Why Isn't X11 Thread-Safe?

← Back to Stories (view on slashdot.org)

Posted by Cliff on Thursday January 16, 2003 @08:15AM from the correcting-a-potential-underlying-problem dept.

blackcoot asks: "I've just spent a couple very frustrating days trying to figure out what 'unexpected async reply' means and fixing it. The problem is a result of the fact that X11 simply isn't designed to handle events from more than one thread at a time. Why? Given that more and more often, people are writing multi-threaded GUI applications, are there fundamental design decisions in X11 that make dealing with receiving events from multiple threads simultaneously, impossible? Or was the protocol never designed to handle concurrent updates? More to the point, is there an easy way in Qt (short of deriving a new widget for every widget and overriding it's paintEvent to lock the library first, paint, then unlock as Trolltech's docs seem to suggest) to make this problem go away?" I'm not sure if things have been done in recent revisions of XFree to fix this problem, but this message, from February of last year, might help some of you out that are suffering from this problem. Any ideas if this problem has been fixed in recent versions of XFree?

8 of 44 comments (clear)

Min score:

Reason:

Sort:

Swing does this by Jack+Greenbaum · 2003-01-16 10:40 · Score: 3, Informative

This is the same approach taken by Swing ("lightweight" layer on top of Java AWT). Events fired by a GUI object are run in a GUI thread. For side effects from a non-GUI object, a convenience class is provide to push events into the GUI thread. Basically to make a GUI call from a non-GUI thread you throw a work request onto a queue which the Swing thread processes at an appropriate time. -- Jack
It has been for almost a decade by acoopersmith · 2003-01-16 12:18 · Score: 2, Informative

Xlib was made thread safe in the X11R6 release in 1994, but only if you initialize the locks it needs to do it properly via XInitThreads.
Lots of Confusion! Long Explanation. by nathanh · 2003-01-16 14:24 · Score: 4, Informative

I'm going to explain myself more clearly because it's obvious from reading this thread that there is a LOT of confusion out there.
X11 is a protocol. Xlib is a C library that provides an API to the protocol. It is important to understand this distinction. Applications and toolkits do not have to use Xlib - they could generate X11 protocol streams directly, or they could use an Xlib replacement - but as there's nothing really wrong with Xlib nearly everybody uses it.
X11 is by design a client-server protocol. The client opens up a socket (UNIX socket, TCP/IP socket, etc) to the server.

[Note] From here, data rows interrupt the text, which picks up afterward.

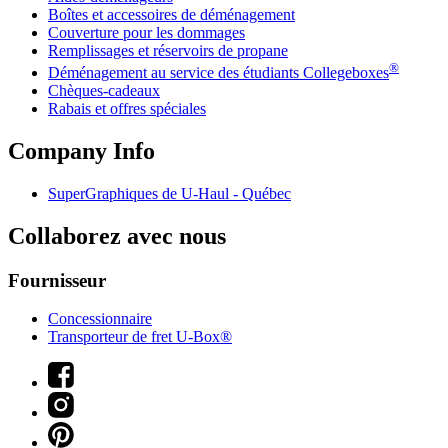
Boîtes et accessoires de déménagement
Couverture pour les dommages
Remplissages et réservoirs de propane
®
Déménagement au service des étudiants Collegeboxes
Chèques-cadeaux
Rabais et offres spéciales
Company Info
SuperGraphiques de
U-Haul
- Québec
Collaborez avec nous
Fournisseur
Concessionnaire
Transporteur de fret U-Box®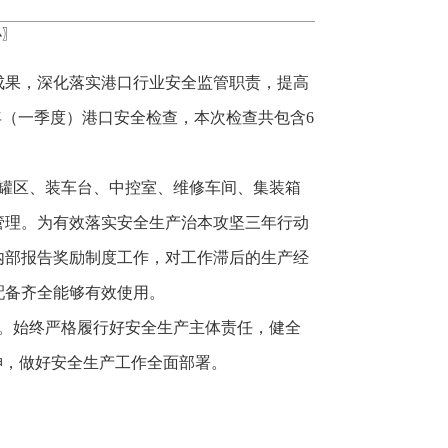
小
〗
成果，深化落实港口行业安全监管职责，提高
25年（一季度）港口安全检查，本次检查共包含6
罐区、装车台、中控室、维修车间、集装箱
管理。为有效落实安全生产治本攻坚三年行动
内部报告奖励制度工作，对工作滞后的生产经
配备齐全能够有效使用。
环。始终严格履行好安全生产主体责任，健全
神，做好安全生产工作全面部署。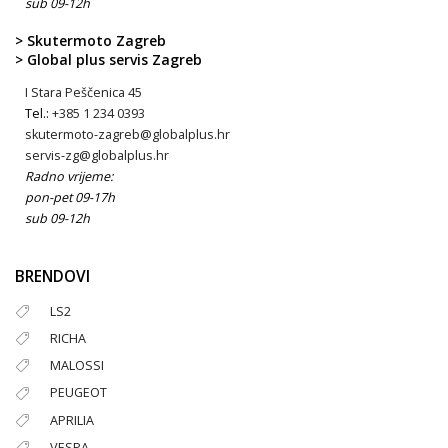
sub 09-12h
> Skutermoto Zagreb
> Global plus servis Zagreb
I Stara Peščenica 45
Tel.:
+385 1 234 0393
skutermoto-zagreb@globalplus.hr
servis-zg@globalplus.hr
Radno vrijeme:
pon-pet 09-17h
sub 09-12h
BRENDOVI
LS2
RICHA
MALOSSI
PEUGEOT
APRILIA
VESPA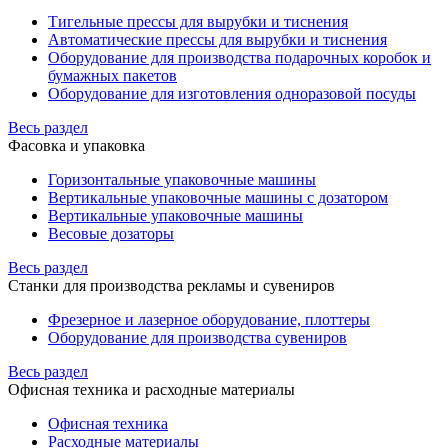
Тигельные прессы для вырубки и тиснения
Автоматические прессы для вырубки и тиснения
Оборудование для производства подарочных коробок и
бумажных пакетов
Оборудование для изготовления одноразовой посуды
Весь раздел
Фасовка и упаковка
Горизонтальные упаковочные машины
Вертикальные упаковочные машины с дозатором
Вертикальные упаковочные машины
Весовые дозаторы
Весь раздел
Станки для производства рекламы и сувениров
Фрезерное и лазерное оборудование, плоттеры
Оборудование для производства сувениров
Весь раздел
Офисная техника и расходные материалы
Офисная техника
Расходные материалы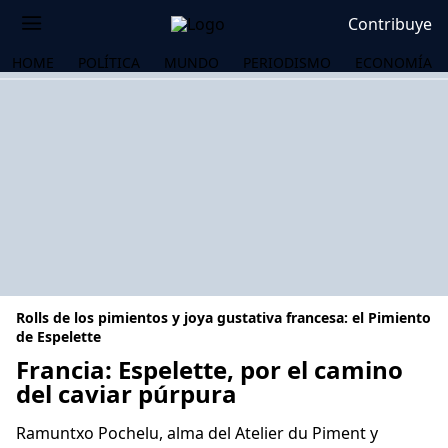
Contribuye
HOME
POLÍTICA
MUNDO
PERIODISMO
ECONOMÍA
Rolls de los pimientos y joya gustativa francesa: el Pimiento
de Espelette
Francia: Espelette, por el camino
del caviar púrpura
OS
Ramuntxo Pochelu, alma del Atelier du Piment y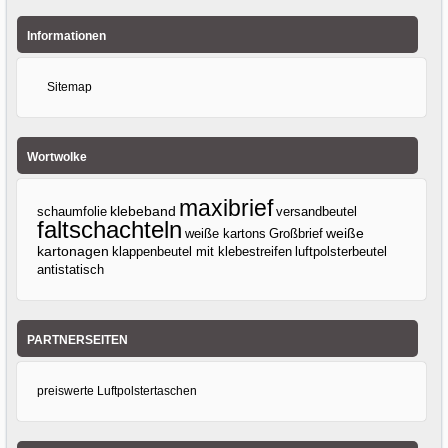
Informationen
Sitemap
Wortwolke
maxibrief
klebeband
versandbeutel
schaumfolie
faltschachteln
weiße kartons
Großbrief
weiße
kartonagen
klappenbeutel mit klebestreifen
luftpolsterbeutel
antistatisch
PARTNERSEITEN
preiswerte Luftpolstertaschen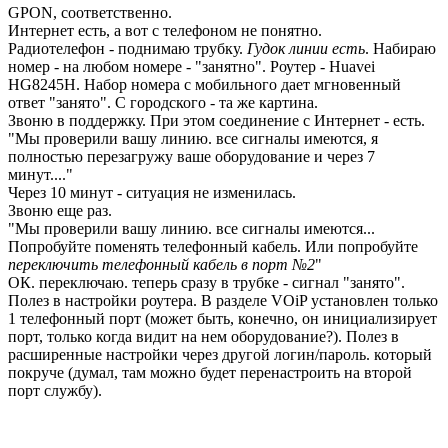
GPON, соответственно.
Интернет есть, а вот с телефоном не понятно.
Радиотелефон - поднимаю трубку.
Гудок линии есть
. Набираю
номер - на любом номере - "занятно". Роутер - Huavei
HG8245H. Набор номера с мобильного дает мгновенный
ответ "занято". С городского - та же картина.
Звоню в поддержку. При этом соединение с Интернет - есть.
"Мы проверили вашу линию. все сигналы имеются, я
полностью перезагружу ваше оборудование и через 7
минут...."
Через 10 минут - ситуация не изменилась.
Звоню еще раз.
"Мы проверили вашу линию. все сигналы имеются...
Попробуйте поменять телефонный кабель. Или попробуйте
переключить телефонный кабель в порт №2
"
ОК. переключаю. теперь сразу в трубке - сигнал "занято".
Полез в настройки роутера. В разделе VOiP установлен только
1 телефонный порт (может быть, конечно, он инициализирует
порт, только когда видит на нем оборудование?). Полез в
расширенные настройки через другой логин/пароль. который
покруче (думал, там можно будет перенастроить на второй
порт службу).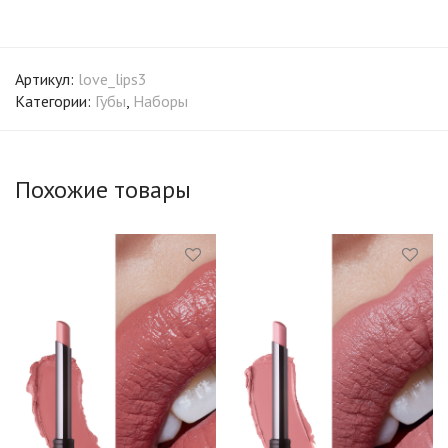
Артикул:
love_lips3
Категории:
Губы
,
Наборы
Похожие товары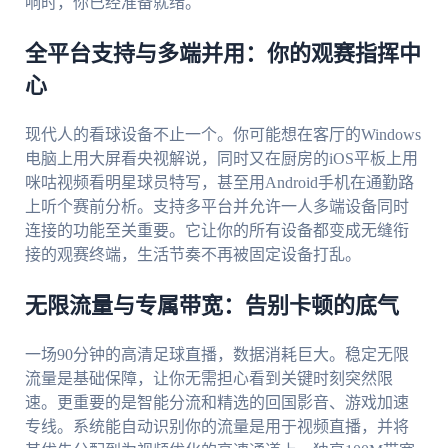
响时，你已经准备就绪。
全平台支持与多端并用：你的观赛指挥中
心
现代人的看球设备不止一个。你可能想在客厅的Windows
电脑上用大屏看央视解说，同时又在厨房的iOS平板上用
咪咕视频看明星球员特写，甚至用Android手机在通勤路
上听个赛前分析。支持多平台并允许一人多端设备同时
连接的功能至关重要。它让你的所有设备都变成无缝衔
接的观赛终端，生活节奏不再被固定设备打乱。
无限流量与专属带宽：告别卡顿的底气
一场90分钟的高清足球直播，数据消耗巨大。稳定无限
流量是基础保障，让你无需担心看到关键时刻突然限
速。更重要的是智能分流和精选的回国影音、游戏加速
专线。系统能自动识别你的流量是用于视频直播，并将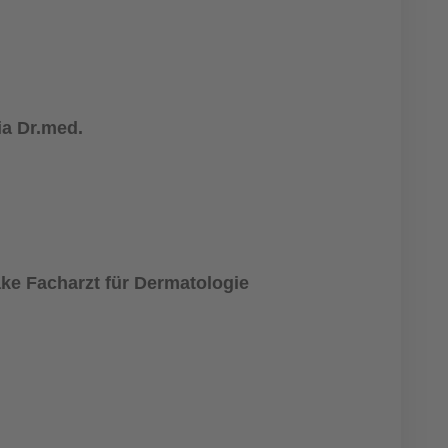
ia Dr.med.
ke Facharzt für Dermatologie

The client then sends multi-byte "messages" down the socket to tell the server to do stuff. For example, there is a message to draw a line. Each message has a few bytes to identify the command, then a bunch more bytes describing parameters to the command. The "line" message has one parameter describing which Window to draw to, one paramter for the Graphics Context (colour, line style, etc), and several parameters for the X,Y coordinates of the line.
Now imagine a threaded X11 client. Also imagine for the sake of argument that the client is generating X11 messages directly or is using a non-thread-safe Xlib. The client pseudo-code looks something like this:
Thread A: while (1) { XDrawLine(); } Thread B: while (1) { XDrawArc(); }

Now remember that X11 is a protocol - a byte stream - so what is actually happening is that each thread is generating a sequence of bytes. The bytes look something like this:
Thread A Byte Stream: LINE Display1 0 0 100 100 LINE Display1 0 0 100 100 ... Thread B Byte Stream: ARC Display1 0 0 50 360 ARC Display1 0 0 50 360 ...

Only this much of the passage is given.